Stephen Pit Corder (6 October 1918 – 27 January 1990), generally known as Pit Corder, was a professor of applied linguistics at Edinburgh University, known for his contribution to the study of error analysis. He was the first chairman of the British Association for Applied Linguistics, 1967-70, and was instrumental in developing the field of applied linguistics in the United Kingdom.

Pit Corder was born at 4 Bootham Terrace, York, into a Quaker family. His father, Philip Corder (b. 1885), was a schoolteacher of English origin, and his mother, Johanna Adriana van der Mersch (b. 1887), was Dutch. Pit studied at Bootham School, a Quaker boarding school near York, where his father was a master. He went on to read modern languages at Merton College, Oxford, from 1936 to 1939.

After Oxford, Corder taught at Great Ayton Friends' School until serving in the Friends' Ambulance Unit during World War II in Finland and Egypt, having received exemption from military service as a conscientious objector. In 1946 he married Nancy Proctor (b. 1916), his second cousin, with whom he had two sons and a daughter.
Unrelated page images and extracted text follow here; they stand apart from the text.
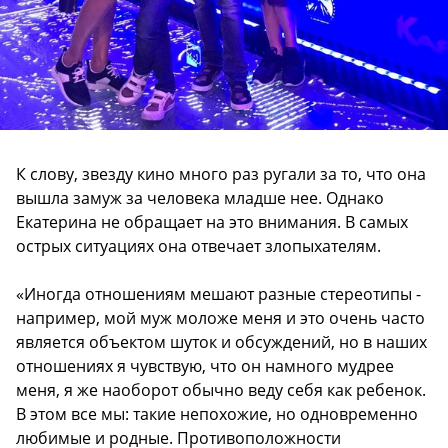
К слову, звезду кино много раз ругали за то, что она
вышла замуж за человека младше нее. Однако
Екатерина не обращает на это внимания. В самых
острых ситуациях она отвечает злопыхателям.
«Иногда отношениям мешают разные стереотипы -
например, мой муж моложе меня и это очень часто
является объектом шуток и обсуждений, но в наших
отношениях я чувствую, что он намного мудрее
меня, я же наоборот обычно веду себя как ребенок.
В этом все мы: такие непохожие, но одновременно
любимые и родные. Противоположности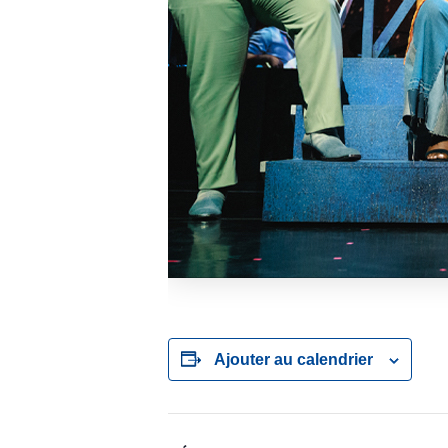
Ajouter au calendrier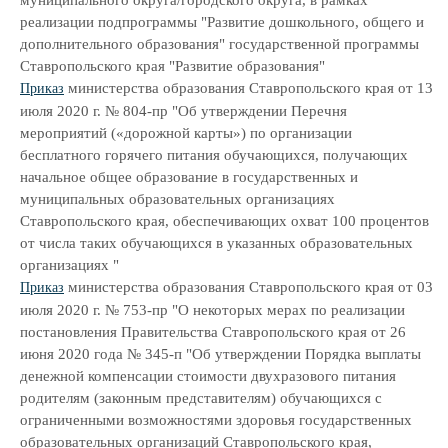
муниципального округа/городского округа, в рамках
реализации подпрограммы "Развитие дошкольного, общего и
дополнительного образования" государственной программы
Ставропольского края "Развитие образования"
министерства образования Ставропольского края от 13
Приказ
июля 2020 г. № 804-пр "Об утверждении Перечня
мероприятий («дорожной карты») по организации
бесплатного горячего питания обучающихся, получающих
начальное общее образование в государственных и
муниципальных образовательных организациях
Ставропольского края, обеспечивающих охват 100 процентов
от числа таких обучающихся в указанных образовательных
организациях "
министерства образования Ставропольского края от 03
Приказ
июля 2020 г. № 753-пр "О некоторых мерах по реализации
постановления Правительства Ставропольского края от 26
июня 2020 года № 345-п "Об утверждении Порядка выплаты
денежной компенсации стоимости двухразового питания
родителям (законным представителям) обучающихся с
ограниченными возможностями здоровья государственных
образовательных организаций Ставропольского края,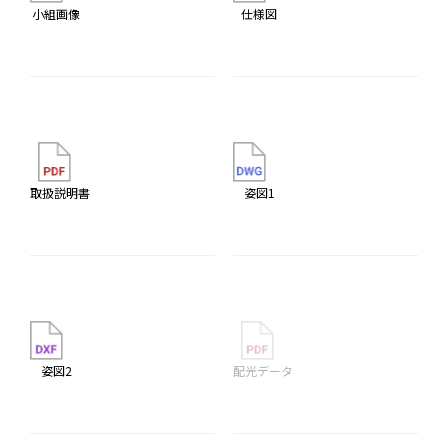
小組画像
仕様図
取扱説明書
姿図1
姿図2
配光データ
After the war, Corder worked for the British Council in Austria, Turkey, Jamaica and Colombia. During this time he taught classes, worked on syllabus design, and prepared new language-teaching materials. In 1957 Corder joined the school of applied linguistics at the University of Edinburgh, although he continued to be employed by the British Council. The British Council needed specialists in applied linguistics for its expansion around the world, and Corder studied for the diploma in applied linguistics in order to fulfil that need. After a year of study the British Council posted him to Nigeria, where he helped to develop English-language teaching materials for television.